The next meeting of the Being Non/Human discussion group will take place on Monday, November 11th at 6:30pm – 8pm at King’s College London, Strand campus, room S2.39.
Please join us for two interesting papers that examine the limits of the human:
Sam Curtis (PhD student, University of Hull) – ‘Life without a Soul and Bodies without Life’
Abstract: As scientific research and technology have advanced it has thrown into question at which point humanity originated and therefore how to distinguish between what is human and what is not. Within myth and religious narratives the creation of humanity is highly influential in providing an explanation for precisely what it is that makes us human. While these stories are no longer generally considered to be factual the story of creating life has continued to be a have a powerful hold over the human imagination, seen in the prevalence of stories about robots, androids, artificial intelligences and monstrosities made in laboratories. I will argue in this paper that artificial creations, formed in the shape of humans, have provided an ‘other’ with which to create and police the parameters of what it is and what it means to be human. By briefly exploring the nineteenth century stories of the golem; a Jewish legend of a man created from the earth by a Rabbi and the narrative of Frankenstein, I hope to demonstrate that these stories depict a physically and mentally inferior version of humanity which can highlight more precisely than a comparison with other animals and machines what is and is not human. While these stories have long been noted as early examples of the machine story, it is their emotional responses and similarity to humanity which are the driving forces of the narratives. I would then go on to summarise how these flawed creations were influential in the formation of the modern robot in the Carpeck play R.U.R, where the term originated. I would conclude by highlighting how other texts have developed from this notion.
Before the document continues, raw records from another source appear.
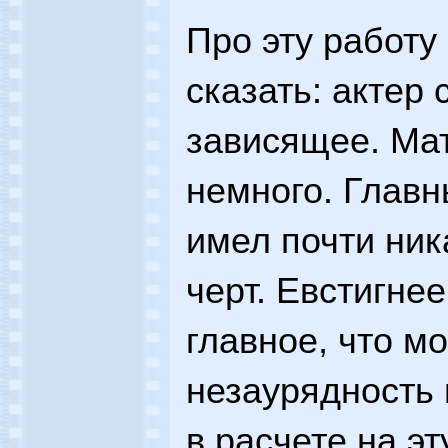
Про эту работу
сказать: актер 
зависящее. Ма
немного. Главн
имел почти ни
черт. Евстигнее
главное, что м
незаурядность 
в расчете на эт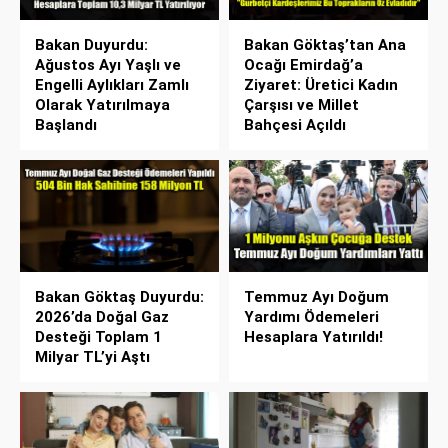
Bakan Duyurdu:
Bakan Göktaş’tan Ana
Ağustos Ayı Yaşlı ve
Ocağı Emirdağ’a
Engelli Aylıkları Zamlı
Ziyaret: Üretici Kadın
Olarak Yatırılmaya
Çarşısı ve Millet
Başlandı
Bahçesi Açıldı
Bakan Göktaş Duyurdu:
Temmuz Ayı Doğum
2026’da Doğal Gaz
Yardımı Ödemeleri
Desteği Toplam 1
Hesaplara Yatırıldı!
Milyar TL’yi Aştı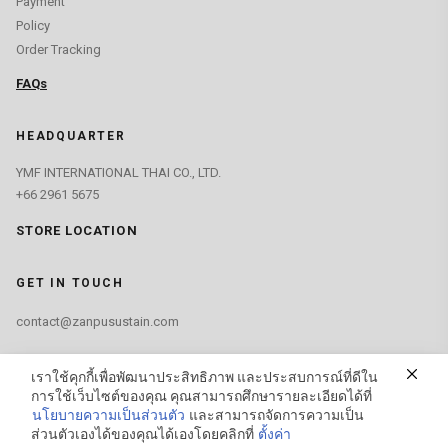
Payment
Policy
Order Tracking
FAQs
HEADQUARTER
YMF INTERNATIONAL THAI CO., LTD.
+66 2961 5675
STORE LOCATION
GET IN TOUCH
contact@zanpusustain.com
FIND US ON
เราใช้คุกกี้เพื่อพัฒนาประสิทธิภาพ และประสบการณ์ที่ดีใน
การใช้เว็บไซต์ของคุณ คุณสามารถศึกษารายละเอียดได้ที่
นโยบายความเป็นส่วนตัว
และสามารถจัดการความเป็น
ส่วนตัวเองได้ของคุณได้เองโดยคลิกที่
ตั้งค่า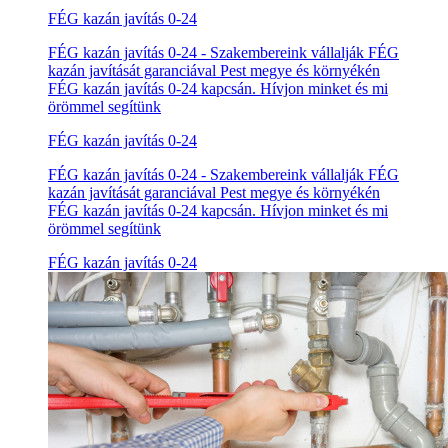
FÉG kazán javítás 0-24
FÉG kazán javítás 0-24 - Szakembereink vállalják FÉG
kazán javítását garanciával Pest megye és környékén
FÉG kazán javítás 0-24 kapcsán. Hívjon minket és mi
örömmel segítünk
FÉG kazán javítás 0-24
FÉG kazán javítás 0-24 - Szakembereink vállalják FÉG
kazán javítását garanciával Pest megye és környékén
FÉG kazán javítás 0-24 kapcsán. Hívjon minket és mi
örömmel segítünk
FÉG kazán javítás 0-24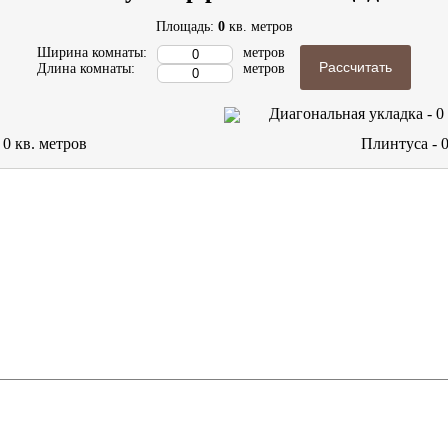
Площадь:
0
кв. метров
Ширина комнаты:
метров
Рассчитать
Длина комнаты:
метров
Диагональная укладка -
0
-
0
кв. метров
Плинтуса -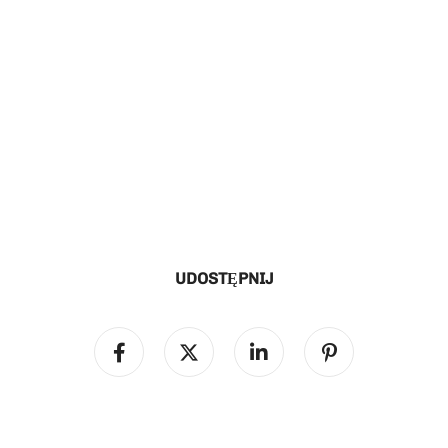
UDOSTĘPNIJ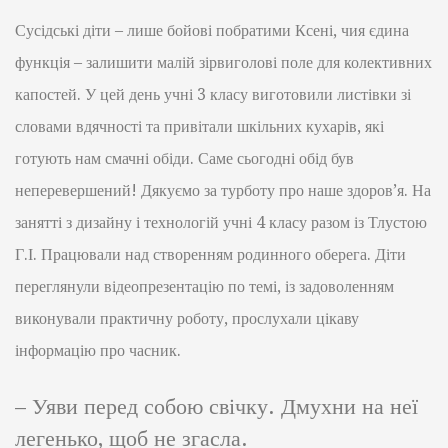
Сусідські діти – лише бойові побратими Ксені, чия єдина
функція – залишити малій зірвиголові поле для колективних
капостей. У цей день учні 3 класу виготовили листівки зі
словами вдячності та привітали шкільних кухарів, які
готують нам смачні обіди. Саме сьогодні обід був
неперевершений! Дякуємо за турботу про наше здоров’я. На
занятті з дизайну і технологій учні 4 класу разом із Тлустою
Г.І. Працювали над створенням родинного оберега. Діти
переглянули відеопрезентацію по темі, із задоволенням
виконували практичну роботу, прослухали цікаву
інформацію про часник.
– Уяви перед собою свічку. Дмухни на неї
легенько, щоб не згасла.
Sam Curtis is a second year PhD student whose thesis is provisionally titled ‘Making Bodies and Becoming Human’. This thesis is focused on comparative readings of stories that feature artificial creation, which Sam has been exploring using a variety of approaches (predominately disability, gender and genre).
Ben Davies (PhD student, King’s College London) – ‘Living Longer, Staying Human’
Abstract: Biogerontologist Aubrey de Grey argues in favour of research into physical ageing, so that we can greatly extend human life spans and end physical senescence. Nicholas Agar counters that individuals who became ‘negligibly senescent’ would effectively remove themselves from the human species, and would become alienated from distinctive human goods. He offers a theory of value that is ‘species relativist’: central goods are valuable for you only as a member of a particular species; you should refuse any intervention that would remove you from that species, even if you would have even more valuable experiences post-change. Agar concludes that we should avoid radical life extension, even if its benefits are objectively greater than its losses. I argue that 1) Agar fails to show that negligibly senescent persons would leave the human species, and 2) even if species-relativism about value is true, the negligibly senescent person does not lose contact with human values in the right way. 1) Agar suggests that species are delineated by reproductive barriers. He extends the ordinary biological understanding of this theory to include psychological barriers to reproduction. I argue that even if psychological barriers can contribute to our species categorisations, a freely chosen capacity such as extended life cannot contribute to species separation. 2) Agar’s species-relativist argument depends on the idea that we will stop valuing certain things, such as our personal relationships, and even that we will come to regard them negatively. I argue that his description of a negligibly senescent life only shows that we will choose not to pursue these things, not that we will stop valuing them. As such, even if Agar’s description reveals serious costs to life extension, we should not give extra weight to the goods we will lose on the basis of a species-relativist argument.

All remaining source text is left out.